Well, I don't like to brag about all this free time I have, but...
Actually, what my retired friends have been telling me is true: it's hard to believe a retired person can be so busy! How did I ever get anything done when I was working?
At the end of May I completed 30 years of teaching high school English at CHS. That being a Friday, my dear GFs had a little shindig at a local eating establishment - one that featured a lovely patio for outdoor dining. We wore tiaras and boas; what a raucous group we were!
The tradition with this group of friends has been that the retiring friend gets a quilt made by the rest of us in ssshhh...s-e-c-r-e-t! After about 4 retirements, though, it was sorta' hard to keep that secret. We have used the same quilt pattern for every retirement quilt, and I suspect that we will continue to use it, as it is fun to see how totally different each retiree's quilt is from the others. We typically select fabrics based on the retiree's interests or color schemes. One friend loves blue and white quilts, so naturally that was what we used for her quilt. Another decorates with a lot of Americana, so hers was red, white and blue.
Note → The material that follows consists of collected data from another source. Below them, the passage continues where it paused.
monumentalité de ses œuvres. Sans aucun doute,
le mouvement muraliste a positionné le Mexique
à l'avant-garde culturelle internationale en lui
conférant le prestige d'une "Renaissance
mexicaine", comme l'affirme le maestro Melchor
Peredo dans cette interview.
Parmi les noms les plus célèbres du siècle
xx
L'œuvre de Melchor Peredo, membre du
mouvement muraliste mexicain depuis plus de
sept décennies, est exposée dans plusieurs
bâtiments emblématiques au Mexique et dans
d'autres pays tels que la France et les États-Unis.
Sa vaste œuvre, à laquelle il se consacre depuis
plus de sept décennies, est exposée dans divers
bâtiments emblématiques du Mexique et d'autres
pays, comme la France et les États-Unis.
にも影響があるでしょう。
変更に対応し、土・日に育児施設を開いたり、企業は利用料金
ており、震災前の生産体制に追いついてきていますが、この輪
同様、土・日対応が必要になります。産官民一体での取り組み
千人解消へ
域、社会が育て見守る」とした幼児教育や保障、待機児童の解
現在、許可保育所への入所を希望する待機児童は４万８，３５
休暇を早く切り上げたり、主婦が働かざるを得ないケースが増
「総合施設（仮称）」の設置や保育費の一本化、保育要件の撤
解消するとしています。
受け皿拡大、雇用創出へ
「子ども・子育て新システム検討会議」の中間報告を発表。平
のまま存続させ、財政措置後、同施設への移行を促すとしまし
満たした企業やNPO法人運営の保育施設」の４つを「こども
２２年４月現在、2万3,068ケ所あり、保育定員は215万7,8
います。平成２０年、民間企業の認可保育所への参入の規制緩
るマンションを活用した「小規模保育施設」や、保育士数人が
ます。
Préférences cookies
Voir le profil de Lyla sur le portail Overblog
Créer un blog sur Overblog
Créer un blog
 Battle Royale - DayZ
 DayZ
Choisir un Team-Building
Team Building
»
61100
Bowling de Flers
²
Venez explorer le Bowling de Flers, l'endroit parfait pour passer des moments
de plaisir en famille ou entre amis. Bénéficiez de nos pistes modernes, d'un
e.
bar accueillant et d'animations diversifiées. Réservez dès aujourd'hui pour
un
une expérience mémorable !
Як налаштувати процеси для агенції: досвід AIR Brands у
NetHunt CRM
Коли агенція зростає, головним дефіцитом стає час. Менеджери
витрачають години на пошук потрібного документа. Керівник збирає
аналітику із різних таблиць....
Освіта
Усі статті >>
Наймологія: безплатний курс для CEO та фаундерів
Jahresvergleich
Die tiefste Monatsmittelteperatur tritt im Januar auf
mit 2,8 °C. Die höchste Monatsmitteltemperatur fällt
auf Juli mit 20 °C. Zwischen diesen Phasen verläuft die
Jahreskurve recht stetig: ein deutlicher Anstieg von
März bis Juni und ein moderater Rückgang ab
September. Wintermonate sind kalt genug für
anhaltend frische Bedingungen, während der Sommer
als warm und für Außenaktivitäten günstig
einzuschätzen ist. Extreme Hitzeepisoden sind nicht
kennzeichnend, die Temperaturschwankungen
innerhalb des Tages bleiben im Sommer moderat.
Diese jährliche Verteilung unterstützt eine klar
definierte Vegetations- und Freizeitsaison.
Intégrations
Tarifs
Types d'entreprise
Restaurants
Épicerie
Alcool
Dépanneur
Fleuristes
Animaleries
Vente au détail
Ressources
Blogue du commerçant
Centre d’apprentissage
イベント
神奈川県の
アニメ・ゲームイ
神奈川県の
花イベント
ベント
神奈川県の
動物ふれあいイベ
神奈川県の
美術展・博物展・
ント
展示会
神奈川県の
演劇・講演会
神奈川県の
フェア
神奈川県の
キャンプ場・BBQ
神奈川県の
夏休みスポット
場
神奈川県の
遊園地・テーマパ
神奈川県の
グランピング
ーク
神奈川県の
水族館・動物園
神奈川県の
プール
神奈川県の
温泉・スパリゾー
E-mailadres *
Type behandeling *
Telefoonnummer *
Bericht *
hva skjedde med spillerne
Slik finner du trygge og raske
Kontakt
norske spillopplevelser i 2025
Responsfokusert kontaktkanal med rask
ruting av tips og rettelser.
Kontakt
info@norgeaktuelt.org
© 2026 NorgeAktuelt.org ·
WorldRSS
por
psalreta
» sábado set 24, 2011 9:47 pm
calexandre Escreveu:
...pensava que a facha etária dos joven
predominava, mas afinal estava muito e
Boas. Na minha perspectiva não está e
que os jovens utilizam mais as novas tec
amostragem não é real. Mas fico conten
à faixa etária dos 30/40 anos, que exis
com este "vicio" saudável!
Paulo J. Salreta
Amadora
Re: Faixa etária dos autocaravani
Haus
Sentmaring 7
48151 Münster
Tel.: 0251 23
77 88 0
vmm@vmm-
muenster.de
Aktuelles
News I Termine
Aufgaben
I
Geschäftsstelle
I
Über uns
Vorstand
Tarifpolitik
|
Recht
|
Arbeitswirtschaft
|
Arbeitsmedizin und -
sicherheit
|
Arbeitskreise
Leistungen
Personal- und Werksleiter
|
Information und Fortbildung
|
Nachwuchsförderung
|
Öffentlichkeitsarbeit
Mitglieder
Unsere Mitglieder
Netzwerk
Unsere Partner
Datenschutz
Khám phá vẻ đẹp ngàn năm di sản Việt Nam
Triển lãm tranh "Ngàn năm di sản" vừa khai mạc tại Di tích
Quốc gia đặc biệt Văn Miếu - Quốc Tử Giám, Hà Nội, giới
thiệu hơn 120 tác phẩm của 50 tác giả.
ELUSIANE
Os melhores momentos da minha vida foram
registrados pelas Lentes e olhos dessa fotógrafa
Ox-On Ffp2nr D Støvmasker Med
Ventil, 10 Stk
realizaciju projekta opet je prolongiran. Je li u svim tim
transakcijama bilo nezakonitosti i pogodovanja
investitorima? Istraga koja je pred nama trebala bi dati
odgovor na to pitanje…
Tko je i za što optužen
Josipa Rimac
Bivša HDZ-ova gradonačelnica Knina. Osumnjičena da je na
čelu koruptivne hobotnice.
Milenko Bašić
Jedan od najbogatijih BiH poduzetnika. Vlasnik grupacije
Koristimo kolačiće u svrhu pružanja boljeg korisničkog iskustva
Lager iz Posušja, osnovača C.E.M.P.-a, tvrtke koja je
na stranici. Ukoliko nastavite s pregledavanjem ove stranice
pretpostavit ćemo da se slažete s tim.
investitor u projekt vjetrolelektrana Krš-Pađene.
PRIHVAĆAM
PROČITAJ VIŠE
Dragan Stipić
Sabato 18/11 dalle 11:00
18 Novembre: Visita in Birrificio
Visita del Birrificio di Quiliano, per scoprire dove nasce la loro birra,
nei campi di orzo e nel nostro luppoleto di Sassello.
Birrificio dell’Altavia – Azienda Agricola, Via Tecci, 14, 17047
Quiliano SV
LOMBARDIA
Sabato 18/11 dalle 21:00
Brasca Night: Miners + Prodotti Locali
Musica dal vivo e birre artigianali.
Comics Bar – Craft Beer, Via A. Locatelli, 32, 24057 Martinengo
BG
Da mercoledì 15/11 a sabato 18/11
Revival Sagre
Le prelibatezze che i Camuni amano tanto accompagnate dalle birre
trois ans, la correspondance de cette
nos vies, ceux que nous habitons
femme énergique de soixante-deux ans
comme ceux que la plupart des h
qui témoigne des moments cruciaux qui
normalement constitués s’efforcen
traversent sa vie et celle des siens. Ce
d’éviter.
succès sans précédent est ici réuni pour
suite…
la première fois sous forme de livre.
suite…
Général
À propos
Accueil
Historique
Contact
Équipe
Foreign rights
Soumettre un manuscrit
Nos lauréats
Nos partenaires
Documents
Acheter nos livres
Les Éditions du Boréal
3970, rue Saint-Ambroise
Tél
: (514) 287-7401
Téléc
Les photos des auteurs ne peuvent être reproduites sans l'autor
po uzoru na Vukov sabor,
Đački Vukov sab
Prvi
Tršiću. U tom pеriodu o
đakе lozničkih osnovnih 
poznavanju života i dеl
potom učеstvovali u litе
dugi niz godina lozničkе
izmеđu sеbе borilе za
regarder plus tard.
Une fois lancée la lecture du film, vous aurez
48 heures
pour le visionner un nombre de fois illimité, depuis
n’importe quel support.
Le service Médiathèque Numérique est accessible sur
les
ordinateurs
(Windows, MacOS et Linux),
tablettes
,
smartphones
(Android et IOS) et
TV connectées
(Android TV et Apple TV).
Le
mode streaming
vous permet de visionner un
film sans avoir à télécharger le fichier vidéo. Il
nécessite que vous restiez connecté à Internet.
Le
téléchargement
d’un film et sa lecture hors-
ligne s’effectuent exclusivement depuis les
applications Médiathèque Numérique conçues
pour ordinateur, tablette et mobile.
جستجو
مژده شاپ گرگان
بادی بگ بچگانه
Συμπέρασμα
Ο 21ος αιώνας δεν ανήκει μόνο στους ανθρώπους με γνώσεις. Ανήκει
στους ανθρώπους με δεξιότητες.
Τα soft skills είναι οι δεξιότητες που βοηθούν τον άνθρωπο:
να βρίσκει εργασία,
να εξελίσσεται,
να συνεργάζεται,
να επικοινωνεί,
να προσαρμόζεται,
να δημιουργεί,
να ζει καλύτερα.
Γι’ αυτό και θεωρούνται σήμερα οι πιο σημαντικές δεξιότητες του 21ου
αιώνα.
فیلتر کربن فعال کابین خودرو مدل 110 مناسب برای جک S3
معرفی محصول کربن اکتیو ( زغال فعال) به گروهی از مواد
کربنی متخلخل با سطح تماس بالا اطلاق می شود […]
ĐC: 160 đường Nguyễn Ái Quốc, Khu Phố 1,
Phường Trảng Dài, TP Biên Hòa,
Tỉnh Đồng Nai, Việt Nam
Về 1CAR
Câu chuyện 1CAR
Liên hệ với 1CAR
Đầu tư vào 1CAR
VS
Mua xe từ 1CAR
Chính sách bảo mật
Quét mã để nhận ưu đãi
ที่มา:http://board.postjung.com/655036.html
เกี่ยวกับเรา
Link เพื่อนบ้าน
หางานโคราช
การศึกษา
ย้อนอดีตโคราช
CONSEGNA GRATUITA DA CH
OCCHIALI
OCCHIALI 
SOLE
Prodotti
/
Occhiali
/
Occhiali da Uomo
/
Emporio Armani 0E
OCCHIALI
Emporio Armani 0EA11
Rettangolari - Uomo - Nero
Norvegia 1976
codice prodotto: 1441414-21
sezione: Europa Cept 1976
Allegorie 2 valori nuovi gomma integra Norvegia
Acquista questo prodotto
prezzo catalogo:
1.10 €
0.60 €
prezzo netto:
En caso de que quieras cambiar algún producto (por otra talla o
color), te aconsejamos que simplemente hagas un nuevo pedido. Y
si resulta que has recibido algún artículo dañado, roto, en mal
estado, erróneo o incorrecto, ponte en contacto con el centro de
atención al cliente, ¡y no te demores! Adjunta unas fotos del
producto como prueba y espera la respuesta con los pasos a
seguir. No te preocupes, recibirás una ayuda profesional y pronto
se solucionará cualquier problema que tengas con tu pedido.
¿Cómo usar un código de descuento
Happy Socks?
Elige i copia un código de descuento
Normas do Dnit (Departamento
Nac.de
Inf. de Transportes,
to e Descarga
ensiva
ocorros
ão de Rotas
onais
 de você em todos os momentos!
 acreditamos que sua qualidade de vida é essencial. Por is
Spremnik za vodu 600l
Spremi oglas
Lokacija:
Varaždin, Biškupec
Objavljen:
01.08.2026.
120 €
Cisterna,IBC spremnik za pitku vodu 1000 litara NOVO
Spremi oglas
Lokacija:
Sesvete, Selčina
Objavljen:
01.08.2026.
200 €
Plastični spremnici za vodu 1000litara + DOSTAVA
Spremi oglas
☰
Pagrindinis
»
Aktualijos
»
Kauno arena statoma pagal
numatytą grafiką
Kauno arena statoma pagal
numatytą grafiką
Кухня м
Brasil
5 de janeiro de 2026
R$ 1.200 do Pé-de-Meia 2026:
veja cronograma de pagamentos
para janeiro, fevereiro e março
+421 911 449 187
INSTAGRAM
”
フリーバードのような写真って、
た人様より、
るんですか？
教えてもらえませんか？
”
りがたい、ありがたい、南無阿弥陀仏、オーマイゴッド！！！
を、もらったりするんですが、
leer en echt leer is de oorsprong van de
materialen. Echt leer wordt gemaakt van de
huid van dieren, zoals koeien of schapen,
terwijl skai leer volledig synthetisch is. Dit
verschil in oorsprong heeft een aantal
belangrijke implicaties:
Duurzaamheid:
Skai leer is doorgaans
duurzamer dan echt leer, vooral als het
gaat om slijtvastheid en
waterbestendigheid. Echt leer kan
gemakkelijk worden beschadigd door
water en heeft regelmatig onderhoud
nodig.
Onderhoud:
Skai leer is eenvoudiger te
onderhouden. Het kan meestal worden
Here's what they made for me:
Doing this in secret is quite an accomplishment. One or two will take the lead and cut fabrics for all the stars, then distribute to the rest. Generally, individuals are assigned 2 stars to make by a given deadline, and then, somehow, the group schedules a secret sewing day for construction of the top. It works pretty well, actually.
The pattern is from Lynette Jensen's Thimbleberries book, North Bay Quilts. It is featured on the cover and is called Christmas Confetti. I ought to get all the other retired girls to bring their quilts on an outing so we can get pictures. The study in contrasts would be interesting.